Stewart noted that this kind of thinking was learned from observing the strategies employed by players in the gold industry 20 years ago.
“Numerous listed companies on the JSE didn’t survive the gold downturn in the late 1990s and early 2000s. How they got through was [by] amalgamating, through consolidating and essentially cutting overhead costs. That’s why we only see a few companies today,” he pointed out.
Stewart noted that Sibanye saw a similar opportunity in the PGMs market and that, by pulling different assets together, the company had been able to realise about R2.5-billion a year in cost savings through the synergies that were created.
“Realising those synergies fundamentally changes those prospects and, as a result, that’s why we’ve seen the move down the cost curve. Those types of strategies are what made Sibanye’s PGMs business profitable,” he explained.
Stewart said he firmly believes that this kind of thinking is what will bring rejuvenation and relief to the PGMs industry during times of economic hardship.

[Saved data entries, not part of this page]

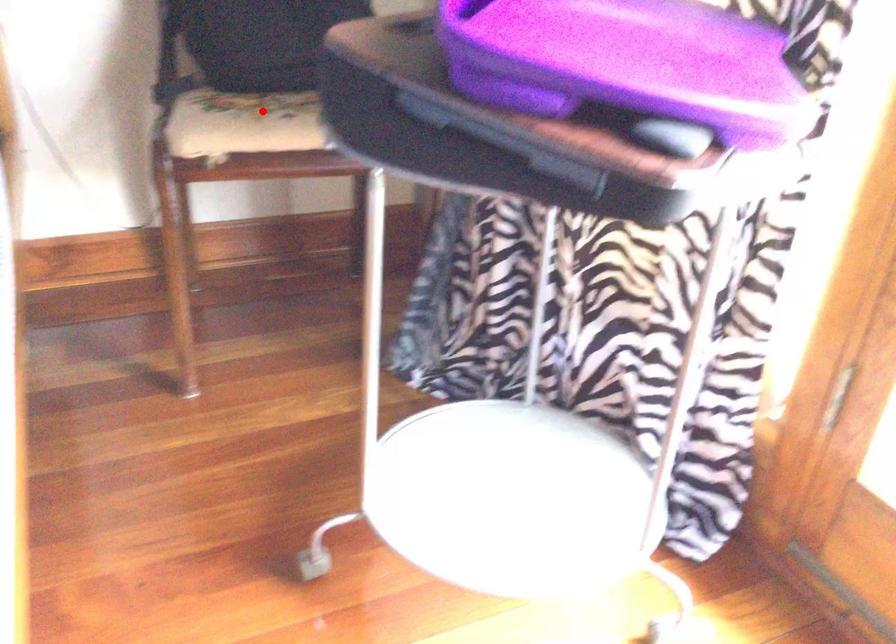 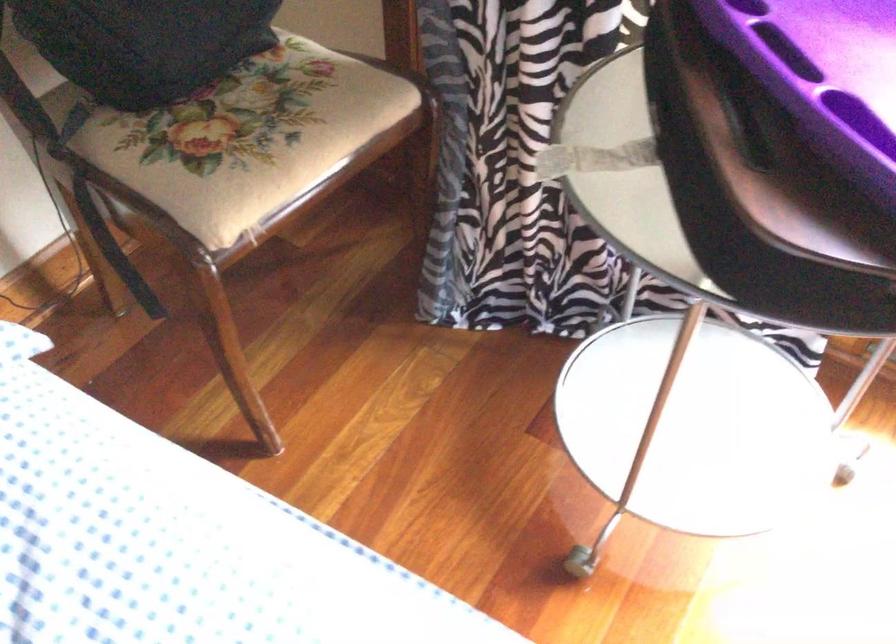 Question: I am providing you with two images of the same scene from different viewpoints. Image1 has a red point marked. In image2, the corresponding 3D location appears at what relative position? Reply with the corresponding letter.

Choices:
 (A) Closer
 (B) Farther

Answer: (A) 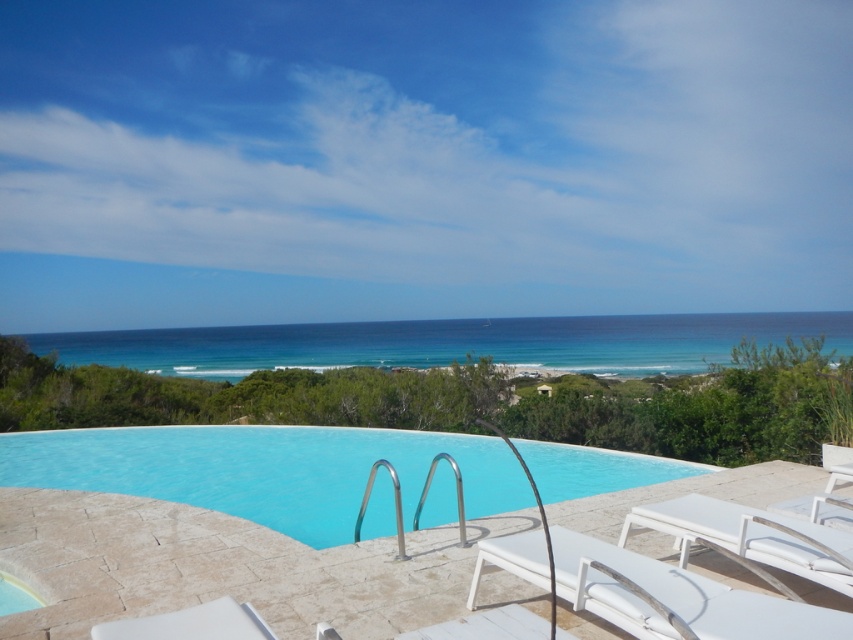 You are planning to place a large rectangular table that is 2 meters wide between the smooth glass pool at center and the white matte beach chair at lower right. Based on the scene description, will the space between them be wide enough to accommodate the table?

The smooth glass pool at center has a lesser width compared to white matte beach chair at lower right. However, the description does not provide specific measurements of the distance between them, so it is unclear if the space is wide enough for a 2 meter table.

You are standing at the edge of the pool and want to reach the white fabric beach chair at lower right. According to the scene, is the chair located in front of or behind the smooth glass pool at center?

The white fabric beach chair at lower right is behind the smooth glass pool at center, so it is located behind the pool.

You are a guest at this poolside area and want to sit on one of the chairs. If you first approach the white fabric beach chair at lower right and then move to the white matte beach chair at lower right, in which direction should you walk from the first chair to reach the second?

You should walk to the right from the white fabric beach chair at lower right to reach the white matte beach chair at lower right because the white fabric beach chair at lower right is positioned to the left of the white matte beach chair at lower right. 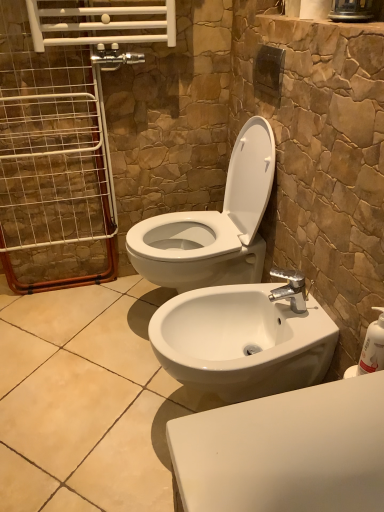 Describe the element at coordinates (242, 341) in the screenshot. The width and height of the screenshot is (384, 512). I see `white glossy sink at lower center` at that location.

Locate an element on the screen. Image resolution: width=384 pixels, height=512 pixels. white plastic soap dispenser at right is located at coordinates (373, 346).

Describe the element at coordinates (213, 225) in the screenshot. This screenshot has height=512, width=384. I see `white glossy toilet at center` at that location.

Find the location of a particular element. white glossy sink at lower center is located at coordinates (242, 341).

From a real-world perspective, which object rests below the other?

In real-world perspective, white glossy sink at lower center is lower.

Does point (272, 325) lie behind point (36, 97)?

No.

Which of these two, white glossy sink at lower center or white wire screen door at left, is bigger?

white glossy sink at lower center is bigger.

From a real-world perspective, which object rests below the other?

white plastic soap dispenser at right, from a real-world perspective.

Are white wire screen door at left and white plastic soap dispenser at right making contact?

No.

Based on the photo, from the image's perspective, which one is positioned higher, white wire screen door at left or white plastic soap dispenser at right?

white wire screen door at left, from the image's perspective.

Based on the photo, what's the angular difference between white wire screen door at left and white plastic soap dispenser at right's facing directions?

white wire screen door at left and white plastic soap dispenser at right are facing 92.4 degrees away from each other.

From the image's perspective, is white glossy toilet at center on white glossy sink at lower center?

Yes, from the image's perspective, white glossy toilet at center is over white glossy sink at lower center.

Is white glossy toilet at center oriented towards white glossy sink at lower center?

No.

Considering the positions of objects white glossy toilet at center and white glossy sink at lower center in the image provided, who is more to the right, white glossy toilet at center or white glossy sink at lower center?

white glossy sink at lower center is more to the right.

Is the depth of white glossy toilet at center less than that of white glossy sink at lower center?

No, white glossy toilet at center is further to the viewer.

Considering the sizes of objects white plastic soap dispenser at right and white glossy sink at lower center in the image provided, who is bigger, white plastic soap dispenser at right or white glossy sink at lower center?

With larger size is white glossy sink at lower center.

Between white plastic soap dispenser at right and white glossy sink at lower center, which one appears on the right side from the viewer's perspective?

Positioned to the right is white plastic soap dispenser at right.

From the picture: Is white plastic soap dispenser at right further to the viewer compared to white glossy sink at lower center?

That is False.

Consider the image. Choose the correct answer: Is white plastic soap dispenser at right inside white glossy sink at lower center or outside it?

white plastic soap dispenser at right cannot be found inside white glossy sink at lower center.

Does white wire screen door at left touch white glossy toilet at center?

white wire screen door at left and white glossy toilet at center are not in contact.

The image size is (384, 512). In order to click on toilet in front of the white wire screen door at left in this screenshot , I will do `click(213, 225)`.

Considering the relative positions of white wire screen door at left and white glossy toilet at center in the image provided, is white wire screen door at left to the right of white glossy toilet at center from the viewer's perspective?

In fact, white wire screen door at left is to the left of white glossy toilet at center.

From a real-world perspective, is white wire screen door at left physically below white glossy toilet at center?

Actually, white wire screen door at left is physically above white glossy toilet at center in the real world.

Is white glossy toilet at center facing away from white wire screen door at left?

No, white glossy toilet at center is not facing the opposite direction of white wire screen door at left.

Does white glossy toilet at center have a lesser height compared to white wire screen door at left?

Indeed, white glossy toilet at center has a lesser height compared to white wire screen door at left.

Is there a large distance between white glossy toilet at center and white wire screen door at left?

No, white glossy toilet at center is in close proximity to white wire screen door at left.

From the image's perspective, is white glossy toilet at center positioned above or below white wire screen door at left?

white glossy toilet at center is below white wire screen door at left.

Is white plastic soap dispenser at right closer to camera compared to white wire screen door at left?

That is True.

Considering the positions of point (378, 334) and point (79, 74), is point (378, 334) closer or farther from the camera than point (79, 74)?

Point (378, 334) appears to be closer to the viewer than point (79, 74).

From their relative heights in the image, would you say white plastic soap dispenser at right is taller or shorter than white wire screen door at left?

Considering their sizes, white plastic soap dispenser at right has less height than white wire screen door at left.

How distant is white plastic soap dispenser at right from white wire screen door at left?

white plastic soap dispenser at right and white wire screen door at left are 4.54 feet apart from each other.

Locate an element on the screen. The height and width of the screenshot is (512, 384). screen door behind the white glossy sink at lower center is located at coordinates (52, 159).

Image resolution: width=384 pixels, height=512 pixels. Identify the location of soap dispenser below the white wire screen door at left (from the image's perspective). click(x=373, y=346).

Looking at the image, which one is located further to white wire screen door at left, white plastic soap dispenser at right or white glossy sink at lower center?

Among the two, white plastic soap dispenser at right is located further to white wire screen door at left.

Considering their positions, is white plastic soap dispenser at right positioned closer to white wire screen door at left than white glossy toilet at center?

white glossy toilet at center lies closer to white wire screen door at left than the other object.

When comparing their distances from white glossy sink at lower center, does white plastic soap dispenser at right or white wire screen door at left seem further?

The object further to white glossy sink at lower center is white wire screen door at left.

Estimate the real-world distances between objects in this image. Which object is further from white glossy toilet at center, white wire screen door at left or white glossy sink at lower center?

white wire screen door at left is further to white glossy toilet at center.

Estimate the real-world distances between objects in this image. Which object is further from white glossy sink at lower center, white plastic soap dispenser at right or white glossy toilet at center?

The object further to white glossy sink at lower center is white plastic soap dispenser at right.

Which object lies further to the anchor point white plastic soap dispenser at right, white glossy toilet at center or white glossy sink at lower center?

Based on the image, white glossy toilet at center appears to be further to white plastic soap dispenser at right.

Considering their positions, is white glossy toilet at center positioned closer to white plastic soap dispenser at right than white wire screen door at left?

Based on the image, white glossy toilet at center appears to be nearer to white plastic soap dispenser at right.

In the scene shown: Considering their positions, is white wire screen door at left positioned further to white glossy toilet at center than white plastic soap dispenser at right?

white plastic soap dispenser at right lies further to white glossy toilet at center than the other object.

Locate an element on the screen. This screenshot has width=384, height=512. toilet situated between white wire screen door at left and white plastic soap dispenser at right from left to right is located at coordinates (213, 225).

Where is `toilet between white wire screen door at left and white glossy sink at lower center`? This screenshot has width=384, height=512. toilet between white wire screen door at left and white glossy sink at lower center is located at coordinates (213, 225).

This screenshot has height=512, width=384. In order to click on soap dispenser between white glossy toilet at center and white glossy sink at lower center vertically in this screenshot , I will do `click(373, 346)`.

I want to click on sink between white wire screen door at left and white plastic soap dispenser at right in the horizontal direction, so coord(242,341). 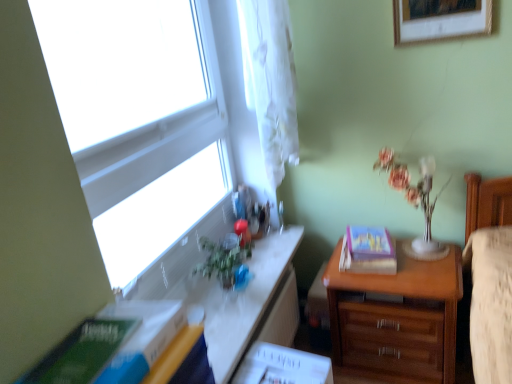 Question: Is green matte paperback book at lower left, the first paperback book positioned from the left, aimed at hardcover book at right, which is the second paperback book in front-to-back order?

Choices:
 (A) yes
 (B) no

Answer: (B)

Question: From the image's perspective, is green matte paperback book at lower left, positioned as the second paperback book in back-to-front order, below hardcover book at right, which is the second paperback book in front-to-back order?

Choices:
 (A) no
 (B) yes

Answer: (B)

Question: From the image's perspective, is green matte paperback book at lower left, the first paperback book positioned from the left, above hardcover book at right, arranged as the 2th paperback book when viewed from the left?

Choices:
 (A) yes
 (B) no

Answer: (B)

Question: From a real-world perspective, is green matte paperback book at lower left, the first paperback book positioned from the left, on top of hardcover book at right, placed as the 1th paperback book when sorted from back to front?

Choices:
 (A) no
 (B) yes

Answer: (B)

Question: Is green matte paperback book at lower left, the first paperback book when ordered from front to back, located outside hardcover book at right, which appears as the first paperback book when viewed from the right?

Choices:
 (A) yes
 (B) no

Answer: (A)

Question: From a real-world perspective, is green matte paperback book at lower left, marked as the second paperback book in a right-to-left arrangement, below hardcover book at right, placed as the 1th paperback book when sorted from back to front?

Choices:
 (A) no
 (B) yes

Answer: (A)

Question: Would you say transparent glass window at upper left contains translucent glass vase at upper right?

Choices:
 (A) yes
 (B) no

Answer: (B)

Question: Can you see transparent glass window at upper left touching translucent glass vase at upper right?

Choices:
 (A) no
 (B) yes

Answer: (A)

Question: From the image's perspective, is transparent glass window at upper left over translucent glass vase at upper right?

Choices:
 (A) no
 (B) yes

Answer: (B)

Question: Considering the relative sizes of transparent glass window at upper left and translucent glass vase at upper right in the image provided, is transparent glass window at upper left bigger than translucent glass vase at upper right?

Choices:
 (A) no
 (B) yes

Answer: (B)

Question: Is transparent glass window at upper left thinner than translucent glass vase at upper right?

Choices:
 (A) yes
 (B) no

Answer: (A)

Question: Is there a large distance between transparent glass window at upper left and translucent glass vase at upper right?

Choices:
 (A) no
 (B) yes

Answer: (B)

Question: Considering the relative sizes of translucent glass vase at upper right and wooden picture frame at upper right in the image provided, is translucent glass vase at upper right thinner than wooden picture frame at upper right?

Choices:
 (A) yes
 (B) no

Answer: (B) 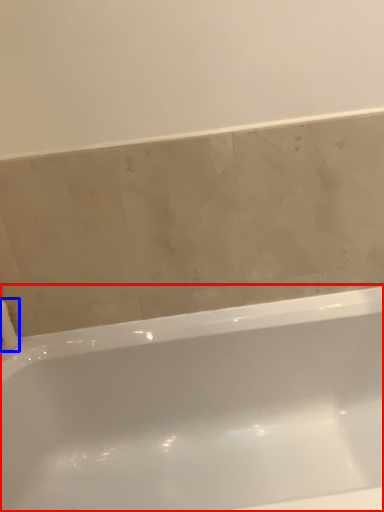 Question: Which object appears closest to the camera in this image, bathtub (highlighted by a red box) or toilet paper (highlighted by a blue box)?

Choices:
 (A) bathtub
 (B) toilet paper

Answer: (A) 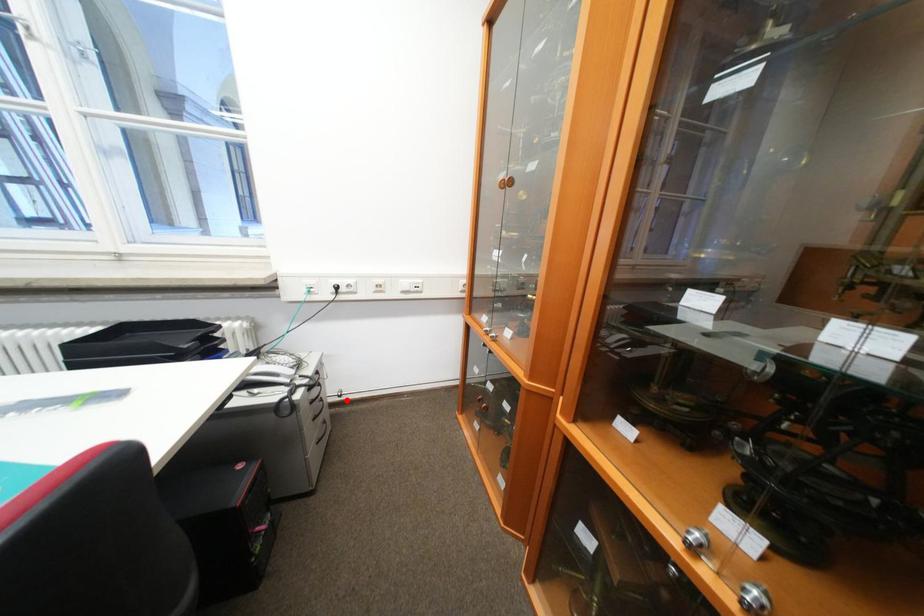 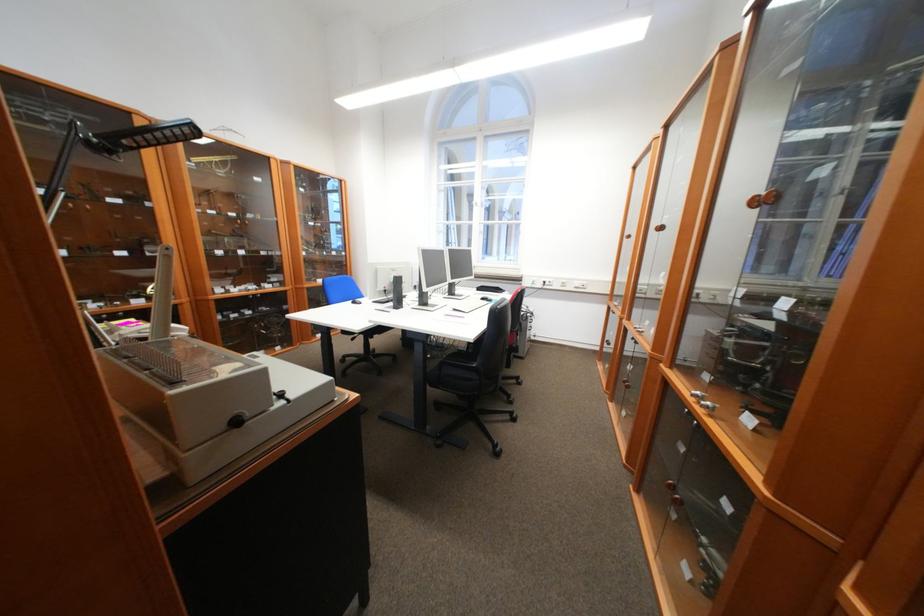 The point at the highlighted location is marked in the first image. Where is the corresponding point in the second image?

(541, 339) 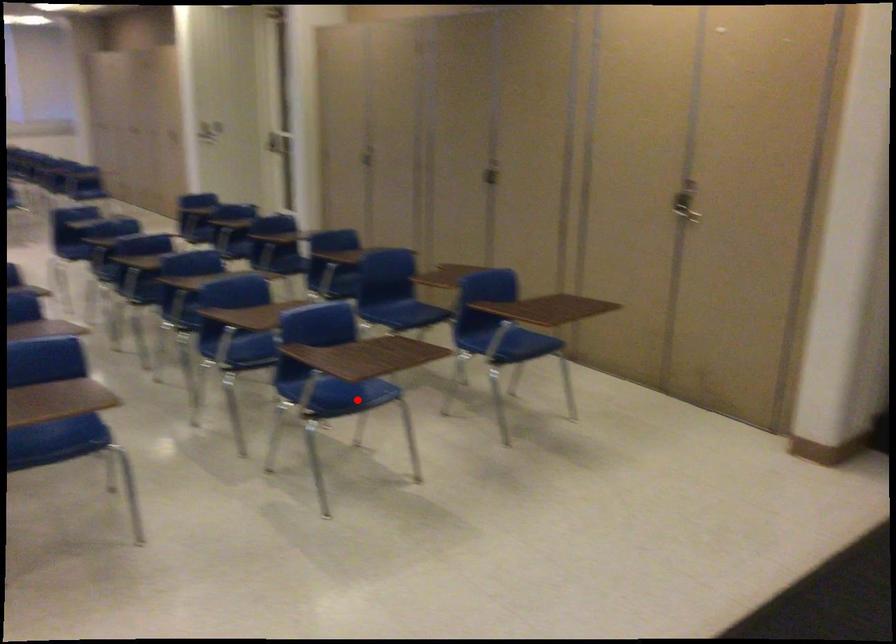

“It’s something that we should be considering as an industry today, around how we can better work together in certain areas, to realise the kind of synergies that the gold industry had very successfully 20 years ago. I dare say it’s something that the PGMs industry is going to have to think quite hard about in the years to come,” he said.
Stewart said, however, that consolidation would need to be approached innovatively if it was going to work.
“One of the most interesting models we’ve ever seen is what was called a pool and share agreement. Fundamentally, what happened was that two companies got together, put together a whole bunch of assets but never sold them. “They still owned their own individual assets but operated them together, and therefore shared in those synergies.
“I think that was a very smart way of being able to realise these synergies without one company having to take the classical merger and acquisition risk of who’s buying what at what point in the cycle, which is always a bit of a challenge,” Stewart said.
He encouraged other PGMs industry players to look for more of these kinds of opportunities to cross mine boundaries.
“Do we need to try and consolidate and drop overheads? Dropping variable costs in mining is always a tricky thing because that ultimately goes to producing. It’s the overhead costs and the fixed costs that you have to remove, and that comes through realising the synergies,” he said.
Stewart said there were numerous opportunities for synergies to be found with regard to surface infrastructure, specifically processing, even though processing capacity was a highly strategic issue in the PGMs industry and was guarded closely.
“Looking at capital, future mixes and overall production, I think there are some real opportunities. If we came together, there could be value that’s created for the industry that we could share as industry players.
“That’s the kind of different thinking that’s going to be required when you get in these tough times,” Stewart said, adding that it was necessary for all industry stakeholders to come together to find solutions to optimise value.
“We have enough processing capacity in South Africa to treat what we currently produce. We’re doing it right now. Does it make more sense to spend capital on new infrastructure? Or can you share that cost with somebody who’s already got it in a smart way that makes bigger sense,” he said.
Stewart noted that there were inefficiencies within these systems based on blends, transport distances, processing techniques and other factors that stood to be optimised through creating symbiotic relationships with other players.
“[The aim is] not ultimately to buy or to control but to add more value to our companies and ultimately to all of our stakeholders. That, at the end of the day, is our purpose for existing as a business. If there’s a way we can do that smarter, without contravening any competition or antitrust law, I’d say there’s almost a responsibility on us to have that engagement,” he said.